Most of the world today operates within a linear economy, or a “take, make, throw away” model. Consequently, two billion tons of solid waste are created every year, which is equivalent to five times the weight of all people on Earth. But, while we continue to extract more and more limited resources from the planet, we are ignoring the resources circulating right in front of us.

Take the U.K.’s National Industrial Symbiosis Programme, for example. It connects seemingly dissimilar industries and uses one industry’s byproducts to support another industry. Over the last several years, companies that have participated in the program have saved more than $1.9 billion in production costs while also cutting carbon emissions by over 30 million tons.

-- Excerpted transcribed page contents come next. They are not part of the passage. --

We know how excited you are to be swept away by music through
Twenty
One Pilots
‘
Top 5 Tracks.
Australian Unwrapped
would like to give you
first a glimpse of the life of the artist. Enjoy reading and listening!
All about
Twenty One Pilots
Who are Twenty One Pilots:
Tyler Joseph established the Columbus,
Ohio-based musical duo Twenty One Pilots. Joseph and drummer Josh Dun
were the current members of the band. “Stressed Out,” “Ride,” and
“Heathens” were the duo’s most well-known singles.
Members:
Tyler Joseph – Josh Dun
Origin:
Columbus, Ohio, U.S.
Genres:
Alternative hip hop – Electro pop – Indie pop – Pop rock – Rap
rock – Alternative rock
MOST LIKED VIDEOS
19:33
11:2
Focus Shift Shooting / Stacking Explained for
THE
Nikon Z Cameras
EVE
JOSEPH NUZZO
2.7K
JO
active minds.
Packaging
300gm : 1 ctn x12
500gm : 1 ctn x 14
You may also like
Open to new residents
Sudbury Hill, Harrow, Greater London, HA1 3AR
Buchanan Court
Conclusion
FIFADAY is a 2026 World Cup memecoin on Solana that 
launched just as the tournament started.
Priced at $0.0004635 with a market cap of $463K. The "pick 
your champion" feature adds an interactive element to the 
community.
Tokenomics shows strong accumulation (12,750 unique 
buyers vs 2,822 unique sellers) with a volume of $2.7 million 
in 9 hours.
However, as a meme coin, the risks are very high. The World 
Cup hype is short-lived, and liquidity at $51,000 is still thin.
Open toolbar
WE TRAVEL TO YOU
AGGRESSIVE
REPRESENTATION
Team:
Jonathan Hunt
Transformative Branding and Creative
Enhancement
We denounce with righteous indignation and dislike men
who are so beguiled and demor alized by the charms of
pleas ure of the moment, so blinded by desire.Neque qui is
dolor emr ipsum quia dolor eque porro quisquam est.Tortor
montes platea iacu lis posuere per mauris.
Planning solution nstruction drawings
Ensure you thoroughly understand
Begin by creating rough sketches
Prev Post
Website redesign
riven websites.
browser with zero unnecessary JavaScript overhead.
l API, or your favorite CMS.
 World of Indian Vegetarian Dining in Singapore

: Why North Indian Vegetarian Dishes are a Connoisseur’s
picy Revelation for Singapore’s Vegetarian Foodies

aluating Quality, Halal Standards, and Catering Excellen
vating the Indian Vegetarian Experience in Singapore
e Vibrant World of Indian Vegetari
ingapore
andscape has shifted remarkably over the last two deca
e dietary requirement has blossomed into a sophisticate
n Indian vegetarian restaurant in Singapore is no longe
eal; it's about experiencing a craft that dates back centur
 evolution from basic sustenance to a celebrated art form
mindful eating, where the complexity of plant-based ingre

Circular economies are not designed to conflict with economic interests; if anything, circular design allows companies to maximize their profits while simultaneously conserving resources and creating more jobs. As a circular approach expands across the European Union, an estimated three million new jobs will be created by 2030. Climate action objectives and circular economies go hand in hand, and they are leading the fastest growing markets for renewable energy and sustainable production. Reaching the Paris Agreement targets would boost the global economy with an investment of $90 trillion.

A Solution to Poverty

In the last decade, countries such as Finland, Germany and Japan have taken a lead in circular economy investments. The same needs to be done in the developing world. If the U.N. is committed to ending extreme poverty by 2030, then its Sustainable Development Goals (SDGs) must focus on circular economies. Timo Mäkelä, the Senior Advisor of Sitra, the Finnish Innovation Fund, is certain that circular economies fight poverty. “Efficient recycling of materials generates new jobs,” Mäkelä explains. “It also creates economic growth, which is needed especially in poor countries.” Thus, circular economies fight poverty and create a better world.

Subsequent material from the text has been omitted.